I am quite shocked sometimes to read of the way certain Evangelicals and even, horrors of horrors, Reformed folks discuss baptism and the sacraments, dismissing it as “unimportant”, “not vital” or not of very great significance, etc. Spurgeon, Calvin, Zwingli and all the magisterial Protestants would have without any hesitation condemned this impious and sacrilegious treatment of divine and holy things in no uncertain terms. How dare they dismiss the things instituted by God and His Holy Word as “unimportant”! If it is ordained by God’s word, then of course it is of the greatest and highest importance, which we can deny only by despising his Word. Only impiety and irreverance which dismisses the things spoken of by God would dare to take this flippant and irreverent attitude towards the holy institutions of God, instead of lowly submission and reverent handling of his Holy Word and of the things so spoken and instituted by divine right.
Conclusion: The Necessity of Desire for Salvation
Of course, Charles Spurgeon, being a baptist and all, sees baptism as a duty and good work imposed by God which we are to perform in obedience to God’s Word. He does not see it as “Gospel”, that is, he does not see that anything is offered or given by God in baptism, but it is simply a spiritual work which we do to honour the command of God.
But this is not so for the Lutherans and Magisterial Reformed. Although correct that the sacraments is something commanded and instituted by God which we comply in reverence and honour to him, but baptism is not merely our work to God but it is ultimately and foremost, God’s work for us, it is in them, whereby God promises and offers salvation and his grace to us to which we gratefully receive with praise and thanksgiving.
Again, it is not a question whether or not we can be saved with or without the sacraments, or whether God cannot give his grace outside of them. Rather, from an inward distress from our sins, from an inward contrition which despairs of our works and of the wickedness and evil which lies within and desperately seeks for relief and help from the same, upon hearing the proclamation or Good News that God has decided to bestow upon us his grace and glorious gifts and promises in the visible word and sacraments, would joyfully and gladly “attend the ceremony” at once to receive the medicine of salvation and aid and consolation for their distress and sickness of sin. It is an “inward” necessity born from contrition and despair in one’s own works and sins, and sickness from sin, it is the necessity of desperation which pants and longs for salvation and consolation and which upon hearing the “glad tidings” whereby such salvation and relief might be sought, joyfully and eagerly at once sets off to receive the medicine and aid for their distress.

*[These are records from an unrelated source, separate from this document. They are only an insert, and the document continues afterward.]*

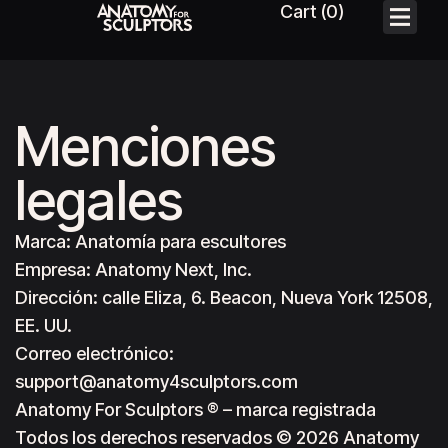
Menciones
legales
Marca: Anatomía para escultores
Empresa: Anatomy Next, Inc.
Dirección: calle Eliza, 6. Beacon, Nueva York 12508,
EE. UU.
Correo electrónico:
support@anatomy4sculptors.com
Anatomy For Sculptors ® – marca registrada
Todos los derechos reservados © 2026 Anatomy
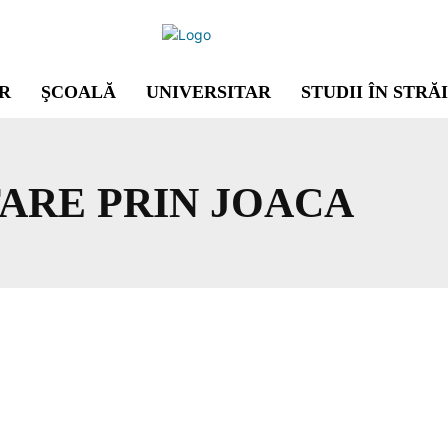
R
ŞCOALĂ
UNIVERSITAR
STUDII ÎN STRĂ
ARE PRIN JOACA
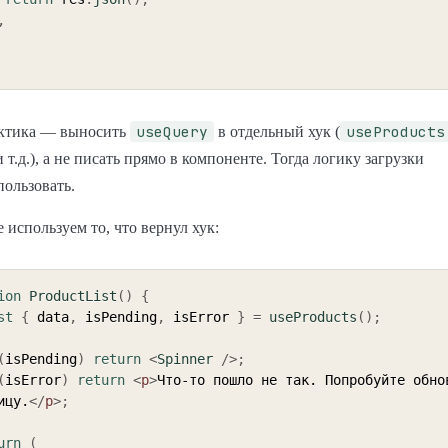
,
useQuery
useProducts
ктика — выносить
в отдельный хук (
 т.д.), а не писать прямо в компоненте. Тогда логику загрузки
пользовать.
 используем то, что вернул хук:
ion
ProductList
(
)
{
st
{
 data
,
 isPending
,
 isError 
}
=
useProducts
(
)
;
(
isPending
)
return
<
Spinner
/>
;
(
isError
)
return
<
p
>
Что-то пошло не так. Попробуйте обнов
ицу.
</
p
>
;
urn
(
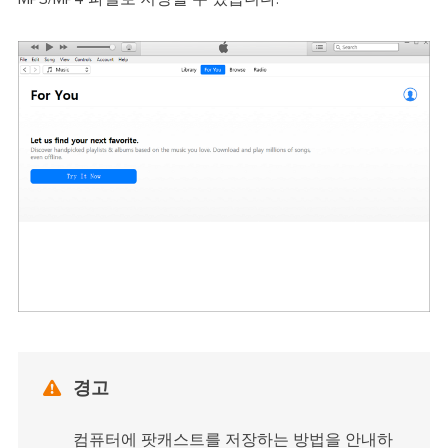

경고
컴퓨터에 팟캐스트를 저장하는 방법을 안내하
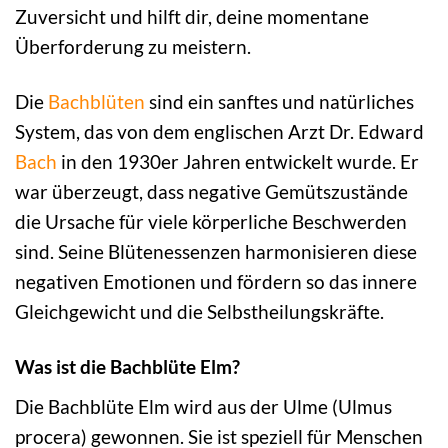
Zuversicht und hilft dir, deine momentane
Überforderung zu meistern.
Die
Bachblüten
sind ein sanftes und natürliches
System, das von dem englischen Arzt Dr. Edward
Bach
in den 1930er Jahren entwickelt wurde. Er
war überzeugt, dass negative Gemütszustände
die Ursache für viele körperliche Beschwerden
sind. Seine Blütenessenzen harmonisieren diese
negativen Emotionen und fördern so das innere
Gleichgewicht und die Selbstheilungskräfte.
Was ist die Bachblüte Elm?
Die Bachblüte Elm wird aus der Ulme (Ulmus
procera) gewonnen. Sie ist speziell für Menschen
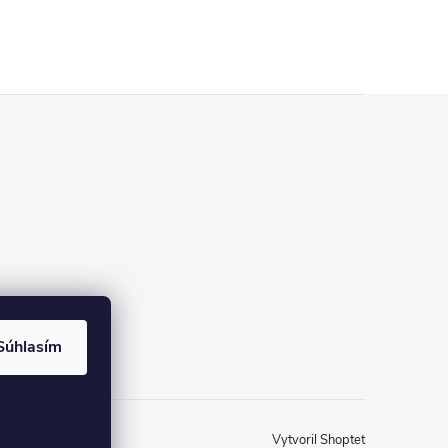
Súhlasím
Vytvoril Shoptet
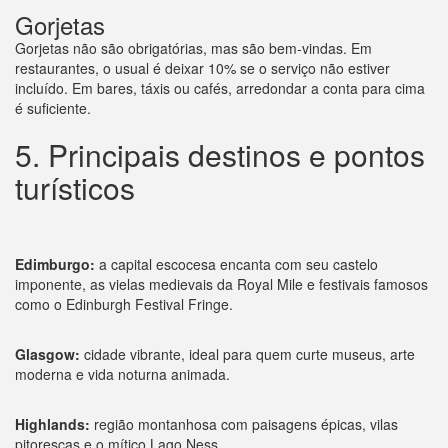
Gorjetas
Gorjetas não são obrigatórias, mas são bem-vindas. Em
restaurantes, o usual é deixar 10% se o serviço não estiver
incluído. Em bares, táxis ou cafés, arredondar a conta para cima
é suficiente.
5. Principais destinos e pontos
turísticos
Edimburgo:
a capital escocesa encanta com seu castelo
imponente, as vielas medievais da Royal Mile e festivais famosos
como o Edinburgh Festival Fringe.
Glasgow:
cidade vibrante, ideal para quem curte museus, arte
moderna e vida noturna animada.
Highlands:
região montanhosa com paisagens épicas, vilas
pitorescas e o mítico Lago Ness.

Luther was once asked what is the point of having the liturgy offer both absolution and the Lord’s Supper if both of them equally offer forgiveness of sins and life everlasting, to which Luther merely replied, “You know not the weight of sin”. It is argumentum ad hominen no doubt, but an entirely valid one. To the one who constantly labours under the weight of sin, such a person would rejoice at every occasion of hearing the sweet sound and offer of God’s voice, declaring his desire to save and his absolution of their sins. Such questions of “necessity” would never have arisen, nor would such a calculating and “bare minimum” attitude of “just enough” ever exist in such a person constantly weighed down by his own unworthiness.
And just as lovers never tire of giving good gifts to each other and holding hands, nor tire of hearing each other say “I love you”, neither does the pious, the children of God, the redeemed, ever tire of hearing God say that He loves them.